**Transcribed page contents**

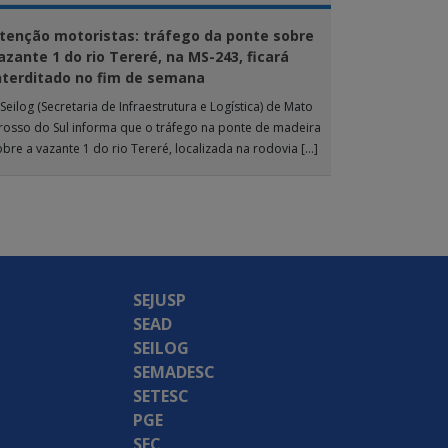
tenção motoristas: tráfego da ponte sobre
azante 1 do rio Tereré, na MS-243, ficará
nterditado no fim de semana
Seilog (Secretaria de Infraestrutura e Logística) de Mato
rosso do Sul informa que o tráfego na ponte de madeira
obre a vazante 1 do rio Tereré, localizada na rodovia […]
SEJUSP
SEAD
SEILOG
SEMADESC
SETESC
PGE
SEC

**What the task asks**
Set every entry down again word for word, but not the pictures.

**Task response**
tenção motoristas: tráfego da ponte sobre
azante 1 do rio Tereré, na MS-243, ficará
nterditado no fim de semana
Seilog (Secretaria de Infraestrutura e Logística) de Mato
rosso do Sul informa que o tráfego na ponte de madeira
obre a vazante 1 do rio Tereré, localizada na rodovia […]
SEJUSP
SEAD
SEILOG
SEMADESC
SETESC
PGE
SEC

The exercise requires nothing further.